Просто Мартин понимал: это неправильно. Корнелий затеял в Стирлинге дурное дело. Церковь, предавая врагов своих огню и мечу, становится только слабее — с каждой новой жертвой. А вместе с Церковью слабеет и опирающийся на неё Стирлинг.
Слабеет Порядок, установленный давным-давно. Всякий преступник — потому и преступник, что он нарушает заведённые обычаи и правила. Нарушает Порядок. Однако еретик, которого возвели на эшафот, врагом Порядку не был. Мартину не составляло труда понять, что на самом-то деле основы раскачивают те, кто осудил несчастного и намеревался теперь придать смерти.
Постепенно всё, что слышал Мартин в лесу от Геллы и что впитал, общаясь там с кем-то иным, много более древним и могучим, однако непознаваемым и бестелесным, становилось понятным. Вот, вот о чём была речь! Церковь утратила связь с Творцом Небесным, пребывающим ныне в молчании — по словам Геллы. Священники, в отличие от неё, осознать этого молчания бога не могли, однако чувствовали: что-то сломалось, что-то идёт не так. В не до конца осознанном, но сильнейшем страхе принялись они повторять то, с чего началось царствие Творца Небесного надо всем сущим. Казни.
Только казнили не тех, не так и не за то.

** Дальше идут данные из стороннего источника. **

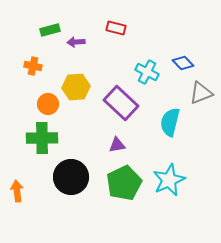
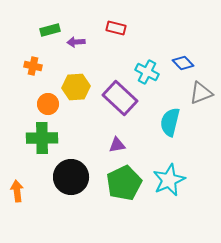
purple rectangle: moved 1 px left, 5 px up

Кого, как и за что казнить необходимо — Мартин пока не знал. Это ещё оставалось в тумане. Однако всему своё время. Пока он приближался к пониманию, что идёт неправильно. Как можно исправить дело — это уже потом.
Но едва Мартин Мик пришёл к выводу, что решение — дело будущего, а пока он только познаёт саму суть нависшей над Стирлингом угрозы, как из глубины сознания всплыла мысль совершенно иная. Мысль, вызвавшая у юноши страх, но потому и не позволяющая себя прогнать.
Смотреть — мало. Безучастным наблюдателем он являться права не имеет. Всё уже зашло слишком далеко, осталось немного времени — юноша, отмеченный ведьмами, не может стоять в стороне, ожидая, когда наконец окажется готов. Начинать действовать необходимо немедленно. Уже здесь, в Дартфоре. Уже на этой площади. Прямо сейчас.
Но как? Что он может сделать?
— Почему ты молчишь?
Сначала Мартину показалось, будто скрипучий голос прозвучал прямо в голове, однако нет. Юноша обернулся и увидел дряхлого старика: беззубого, иссушенного, одетого в тряпьё. Вопреки немощи физической, взгляд старика был на удивление острым, живым.